前半はどうやって楽譜に書いているのか判らない難解さで、その分、緊張感が半端ない。やがて判りやすくも迫力の映画音楽に至り、教授も息を切らせながらの熱演振り。YMOの時代から既に遠く、美しくもすっかり白髪なのに、表情は生き生きと豊かで、お歳を召されているようにはまったく見えない。尚も生きておられるかのような存在感。音楽は音を楽しむものと云うものの、せめて映像で演ずる姿を見るのはやはり楽しいですね。
映画音楽というものは、いわば、時に映画の背景・壁紙でしかなく、オーケストラの演奏者はそれの更に縁の下の存在。でも実際に演奏するその姿は更に素晴らしく、裏方などと聞き流すには勿体ないと再認識。観客からブラボーの声と万雷の拍手を受け、それに大いに応えつつも、自分自身も大いにオーケストラの皆さんを讃える、その「教授」のお姿が印象的でした。

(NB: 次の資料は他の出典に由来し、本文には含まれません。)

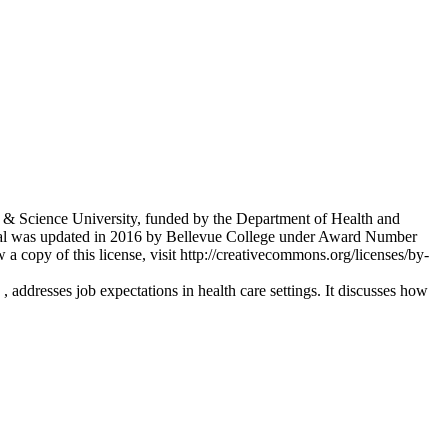
 & Science University, funded by the Department of Health and
al was updated in 2016 by Bellevue College under Award Number
copy of this license, visit http://creativecommons.org/licenses/by-
addresses job expectations in health care settings. It discusses how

でも合間のトークで、「映画監督の我が儘」にはちょっと笑ったw 「ボレロっぽい曲」を注文するなら本物のボレロ使えば良いのに。本当にラヴェルの財団から訴えかけられたのかな。
そして、締めはやはり名曲「戦メリ」。論ずるほど音楽に詳しくないのですが、もう演奏が始まる前から名曲なんですよね。何言ってんだ、と思うかもしれないけど、一度聞くとあのフレーズって忘れられません。あのシンプルで覚えやすい名フレーズ「たたたたん、たた、たたたた、たたたたたん」ってのが何時でも脳内に流れてる。そして前奏が始まったらもうワクワクが止まらない。ああ、今からあの名曲をやるんだ。「教授」みずから、あのフレーズを弾くんだって待ちかねて、遂に待ちに待った名フレーズ「たたたたたん……」、つまり聴く前から既に始まる、それが「戦メリ」の素晴らしさだと私が思うわけです。「教授」よ、永遠なれ。
生前の教授をもっと観るべきだったと後悔した
先日福岡のLoveFM『スイッチオン!Daytime』内で紹介され、最寄り館での公開終了直前で観てきた。(このあと上映期間の案内が更新され、1週間延長されていた)
『教授』の逝去後に公開された『async』などのドキュメンタリー映画を観たり、『音楽と生命』『音楽は自由にする』などの著書を拝読し、皮肉にも生前よりも今の方が教授に強い興味を持つようになっている。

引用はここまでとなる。